From what I’ve read, they can improve by several points. But those few points are insignificant. They’re no where near a full standard deviation. When measuring IQ, a couple point swing is insignificant. What’s significant is if you can improve by a standard deviation, which is practically impossible. 

Most tests like admissions tests, such as the SAT, ACT, GRE, MCAT, et al. are measuring memory recall more than anything else. IQ is measuring complex problem solving far more than memory recall. Somehow with IQ, incorrect answers that show the correct thought process get awarded some points. In most other tests, the answer is either right or wrong. 

I saw quite a few sample tests from many tests during my graduate Measurement and Appraisal class. IQ test is quite a bit different than anything else I came across.

As far as predicting collegiate success... the SAT and ACT aren’t very reliable. Look at the drop out rate of undergrad students. The ASVAB test (Armed Services Vocational Battery) was statistically far better at predicting success within a field of study when we analyzed the data. That was around 2003, so things may have changed. But I doubt it, to be honest. 

When I was in high school, everyone took the ASVAB. I don’t think it’s like that anymore.


----------



## dvcochran (May 11, 2019)

JR 137 said:


> Somehow with IQ, incorrect answers that show the correct thought process get awarded some points. In most other tests, the answer is either right or wrong.

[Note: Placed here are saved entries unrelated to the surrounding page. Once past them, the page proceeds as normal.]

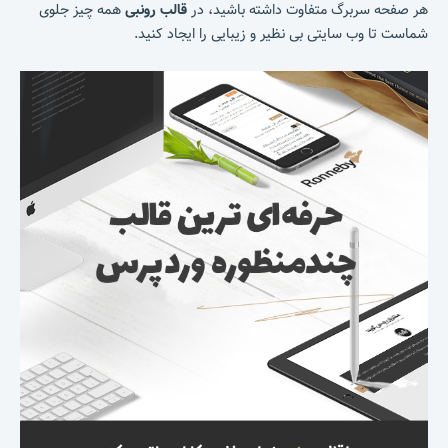
هر صفحه سربرگ متفاوت داشته باشید، در
قالب رونبی
همه چیز جلوی
شماست تا وب سایتی بی نظیر و زیبایی را ایجاد کنید.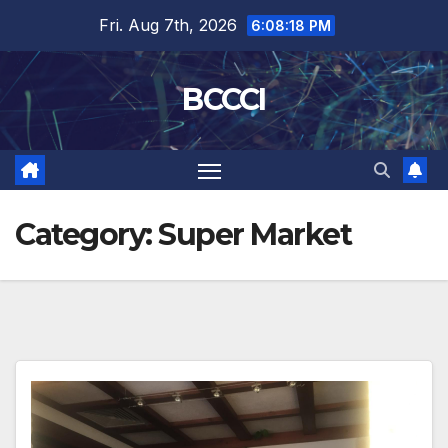
Skip
Fri. Aug 7th, 2026
6:08:18 PM
to
content
BCCCI
Category:
Super Market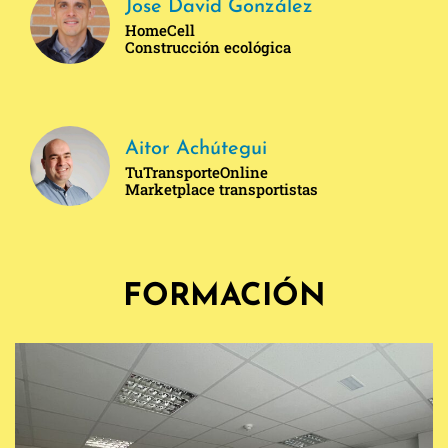
Jose David González
HomeCell
Construcción ecológica
Aitor Achútegui
TuTransporteOnline
Marketplace transportistas
FORMACIÓN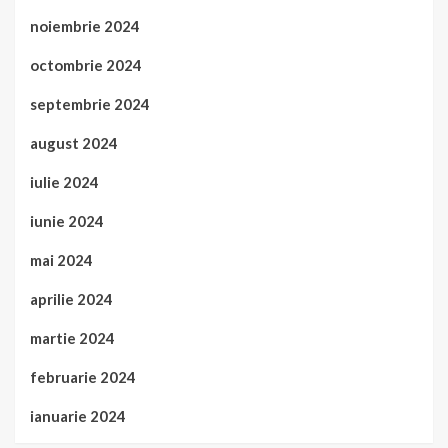
noiembrie 2024
octombrie 2024
septembrie 2024
august 2024
iulie 2024
iunie 2024
mai 2024
aprilie 2024
martie 2024
februarie 2024
ianuarie 2024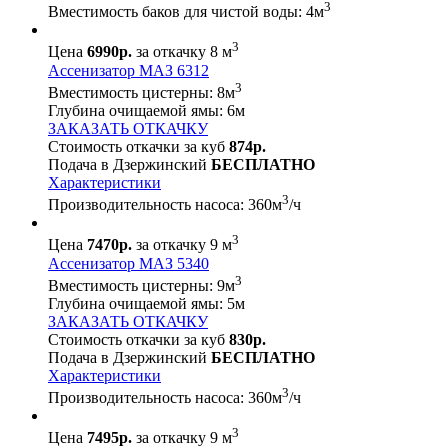
3
Вместимость баков для чистой воды:
4
м
3
Цена
6990р.
за откачку 8 м
Ассенизатор МАЗ 6312
3
Вместимость цистерны:
8
м
Глубина очищаемой ямы:
6
м
ЗАКАЗАТЬ ОТКАЧКУ
Стоимость откачки за куб
874р.
Подача в Дзержинский
БЕСПЛАТНО
Характеристики
3
Производительность насоса:
360
м
/ч
3
Цена
7470р.
за откачку 9 м
Ассенизатор МАЗ 5340
3
Вместимость цистерны:
9
м
Глубина очищаемой ямы:
5
м
ЗАКАЗАТЬ ОТКАЧКУ
Стоимость откачки за куб
830р.
Подача в Дзержинский
БЕСПЛАТНО
Характеристики
3
Производительность насоса:
360
м
/ч
3
Цена
7495р.
за откачку 9 м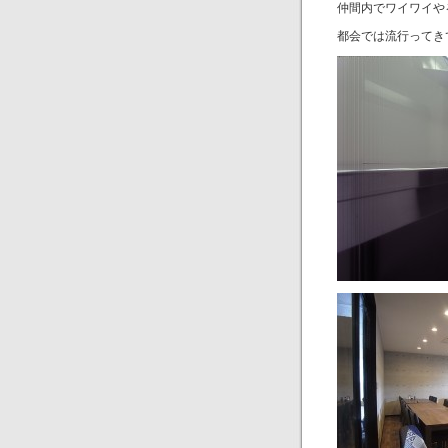
仲間内でワイワイや
都会では流行ってき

This reminds me of when I would get dinged for not following the steps in algebra or calculus, even though I got the answer right. It never made good sense to me. When someone is first learning the formula or equation I get it. But not when you know how to apply them and can skip a few steps.


----------



## jobo (May 12, 2019)

JR 137 said:


> From what I’ve read, they can improve by several points. But those few points are insignificant. They’re no where near a full standard deviation. When measuring IQ, a couple point swing is insignificant. What’s significant is if you can improve by a standard deviation, which is practically impossible.
> 
> Most tests like admissions tests, such as the SAT, ACT, GRE, MCAT, et al. are measuring memory recall more than anything else. IQ is measuring complex problem solving far more than memory recall. Somehow with IQ, incorrect answers that show the correct thought process get awarded some points. In most other tests, the answer is either right or wrong.
> 
> ...


I take issue that a rise of say 8 points isn't significant, that's a SIGNIFICANTLY high % increase for someone who has a low score to begin with
, bu heres an article on a study which quotes a figure of 28 points increase that can be achieved by ration problem solving practise,  which by any measure is significant

New Evidence That IQ Can Be Increased With Brain Training


----------



## Gerry Seymour (May 12, 2019)

dvcochran said:


> This reminds me of when I would get dinged for not following the steps in algebra or calculus, even though I got the answer right. It never made good sense to me. When someone is first learning the formula or equation I get it. But not when you know how to apply them and can skip a few steps.


For a couple of years in math, the math was too easy for me (they cured that when I got to calculus). The teacher would tell me I had to show all my steps, and I'd reply, "That IS all my steps!"


----------



## jobo (May 12, 2019)

gpseymour said:


> For a couple of years in math, the math was too easy for me (they cured that when I got to calculus). The teacher would tell me I had to show all my steps, and I'd reply, "That IS all my steps!"


I bet your to young to have learned to use a slide rule " calculator"


----------



## Gerry Seymour (May 12, 2019)

jobo said:


> I take issue that a rise of say 8 points isn't significant, that's a SIGNIFICANTLY high % increase for someone who has a low score to begin with
> , bu heres an article on a study which quotes a figure of 28 points increase that can be achieved by ration problem solving practise,  which by any measure is significant
> 
> New Evidence That IQ Can Be Increased With Brain Training


A good example of a problem with the IQ test and defining intelligence (what IQ is "supposed" to be measuring should not be this malleable). Thanks for sharing that.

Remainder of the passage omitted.